§ **TASK DIRECTIONS**
Repeat the records. Match each character exactly.

━━━

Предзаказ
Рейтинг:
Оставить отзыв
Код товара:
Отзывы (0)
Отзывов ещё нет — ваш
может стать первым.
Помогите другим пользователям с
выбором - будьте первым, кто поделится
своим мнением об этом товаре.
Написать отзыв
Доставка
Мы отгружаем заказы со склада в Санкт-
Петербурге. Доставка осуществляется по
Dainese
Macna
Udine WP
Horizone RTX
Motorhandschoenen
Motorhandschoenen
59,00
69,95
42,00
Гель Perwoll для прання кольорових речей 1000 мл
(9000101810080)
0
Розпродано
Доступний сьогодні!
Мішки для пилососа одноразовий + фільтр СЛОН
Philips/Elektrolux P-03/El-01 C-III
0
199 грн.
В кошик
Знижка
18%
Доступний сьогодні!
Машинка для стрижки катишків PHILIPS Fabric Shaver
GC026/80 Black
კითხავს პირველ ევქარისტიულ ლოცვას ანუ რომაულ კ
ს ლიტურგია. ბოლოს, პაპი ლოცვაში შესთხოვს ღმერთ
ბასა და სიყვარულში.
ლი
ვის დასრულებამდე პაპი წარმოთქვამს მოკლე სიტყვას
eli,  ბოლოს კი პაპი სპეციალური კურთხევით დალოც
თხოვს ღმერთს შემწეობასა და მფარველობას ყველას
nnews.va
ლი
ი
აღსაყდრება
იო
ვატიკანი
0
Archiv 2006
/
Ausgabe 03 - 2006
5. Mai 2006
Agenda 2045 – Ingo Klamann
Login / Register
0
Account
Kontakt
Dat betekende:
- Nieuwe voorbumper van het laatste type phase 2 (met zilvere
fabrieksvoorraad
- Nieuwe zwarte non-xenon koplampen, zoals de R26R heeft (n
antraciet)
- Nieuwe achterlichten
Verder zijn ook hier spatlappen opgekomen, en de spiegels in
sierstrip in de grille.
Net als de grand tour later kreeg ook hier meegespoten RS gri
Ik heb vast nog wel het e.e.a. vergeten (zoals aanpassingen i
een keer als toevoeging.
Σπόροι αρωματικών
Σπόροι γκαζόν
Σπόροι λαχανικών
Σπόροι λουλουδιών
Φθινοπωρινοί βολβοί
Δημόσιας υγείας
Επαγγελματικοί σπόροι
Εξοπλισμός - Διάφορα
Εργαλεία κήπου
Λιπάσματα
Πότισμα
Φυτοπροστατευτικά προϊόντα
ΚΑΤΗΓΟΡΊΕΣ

━━━

§ **YOUR SOLUTION**
Предзаказ
Рейтинг:
Оставить отзыв
Код товара:
Отзывы (0)
Отзывов ещё нет — ваш
может стать первым.
Помогите другим пользователям с
выбором - будьте первым, кто поделится
своим мнением об этом товаре.
Написать отзыв
Доставка
Мы отгружаем заказы со склада в Санкт-
Петербурге. Доставка осуществляется по
Dainese
Macna
Udine WP
Horizone RTX
Motorhandschoenen
Motorhandschoenen
59,00
69,95
42,00
Гель Perwoll для прання кольорових речей 1000 мл
(9000101810080)
0
Розпродано
Доступний сьогодні!
Мішки для пилососа одноразовий + фільтр СЛОН
Philips/Elektrolux P-03/El-01 C-III
0
199 грн.
В кошик
Знижка
18%
Доступний сьогодні!
Машинка для стрижки катишків PHILIPS Fabric Shaver
GC026/80 Black
კითხავს პირველ ევქარისტიულ ლოცვას ანუ რომაულ კ
ს ლიტურგია. ბოლოს, პაპი ლოცვაში შესთხოვს ღმერთ
ბასა და სიყვარულში.
ლი
ვის დასრულებამდე პაპი წარმოთქვამს მოკლე სიტყვას
eli,  ბოლოს კი პაპი სპეციალური კურთხევით დალოც
თხოვს ღმერთს შემწეობასა და მფარველობას ყველას
nnews.va
ლი
ი
აღსაყდრება
იო
ვატიკანი
0
Archiv 2006
/
Ausgabe 03 - 2006
5. Mai 2006
Agenda 2045 – Ingo Klamann
Login / Register
0
Account
Kontakt
Dat betekende:
- Nieuwe voorbumper van het laatste type phase 2 (met zilvere
fabrieksvoorraad
- Nieuwe zwarte non-xenon koplampen, zoals de R26R heeft (n
antraciet)
- Nieuwe achterlichten
Verder zijn ook hier spatlappen opgekomen, en de spiegels in
sierstrip in de grille.
Net als de grand tour later kreeg ook hier meegespoten RS gri
Ik heb vast nog wel het e.e.a. vergeten (zoals aanpassingen i
een keer als toevoeging.
Σπόροι αρωματικών
Σπόροι γκαζόν
Σπόροι λαχανικών
Σπόροι λουλουδιών
Φθινοπωρινοί βολβοί
Δημόσιας υγείας
Επαγγελματικοί σπόροι
Εξοπλισμός - Διάφορα
Εργαλεία κήπου
Λιπάσματα
Πότισμα
Φυτοπροστατευτικά προϊόντα
ΚΑΤΗΓΟΡΊΕΣ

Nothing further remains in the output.